The cycle cancellation rate in PCOD patient was found to be significantly higher in our study Likewise, Heijnen et al9 and Kodama et al35 also found a significantly increased cancellation rate in PCOS as compared to non PCOD (12.8% vs 4.1%) and (6% vs 1%) respectively. PCOS considered higher incidence of OHSS due to presence of polycystic ovaries.36, 37 The increased risk of OHSS is associated with an increased expression of vascular endothelial growth factor (VEGF) mRNA within the hypertrophic stroma of polycystic ovaries.38
The biochemical pregnancy rate of our study was found to be higher in PCOD group as compared to non-PCOD, this higher rate of pregnancy may be due availability of more oocyte but this differences was not found to be significant. Tal et al15 and Esinler et al39 found significantly higher success rate in PCOD patients compared to other factor of infertility (66%vs 44%).39 Rocaa et al40 reported that PCOS women with AMH level ≤5ng/ml had significantly (P>0.05) higher likelihood of pregnancy compare to women without PCOS (53% vs 38%). These studies supported to our study that PCOD patients had more chance of IVF success than many other factors of infertility. However, Xi et al16 reported lower clinical pregnancy rate in PCOS women. In our study between the PCOD groups it was found that the AMH level of group 2 (> 6ng/mL) had significantly higher number of retrieved oocytes and cleaved embryos. But, biochemical pregnancy rate was lower in group 2, although it was not statistically significant with group1 (AMH ≤6). Similarly Rocaa et al40 found that, PCOS women with higher AMH levels (>5ng/ml) had higher average number of total oocytes, but lower possibility of pregnancy were observed. They also concluded that AMH levels>5 may have a negative impact on IVF success in women with PCOS. So it is our recommendation that PCOD women with high AMH level, who got higher number of retrieved oocyte and cleaved embryos, for such type of patients freeze all strategy should be opt.
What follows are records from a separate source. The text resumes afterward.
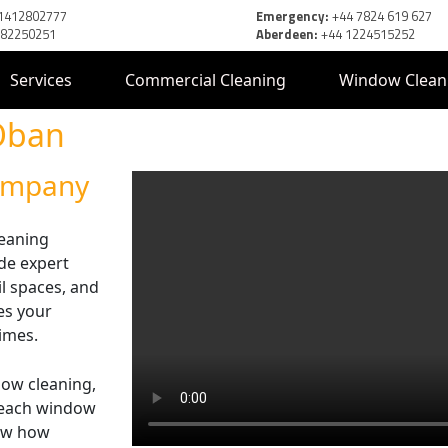
1412802777
Emergency:
+44 7824 619 627
382250251
Aberdeen:
+44 1224515252
Services
Commercial Cleaning
Window Clean
Oban
Company
leaning
de expert
il spaces, and
res your
times.
dow cleaning,
-reach window
now how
So that freezed embryo can be transfer in frozen cycle that may be improve the IVF Success rate.
Conclusion
In conclusion, the present study significantly higher number of oocytes and good quality cleaved embryos were observed in PCOD group. However, the biochemical pregnancy rate was higher in PCOD group but it was not significant. The comparison between PCOD group it was found that the AMH level of more than 6ng/mL had significantly higher number of oocytes and good quality cleaved embryos but lower biochemical pregnancy rate were found although it was not statistically significant.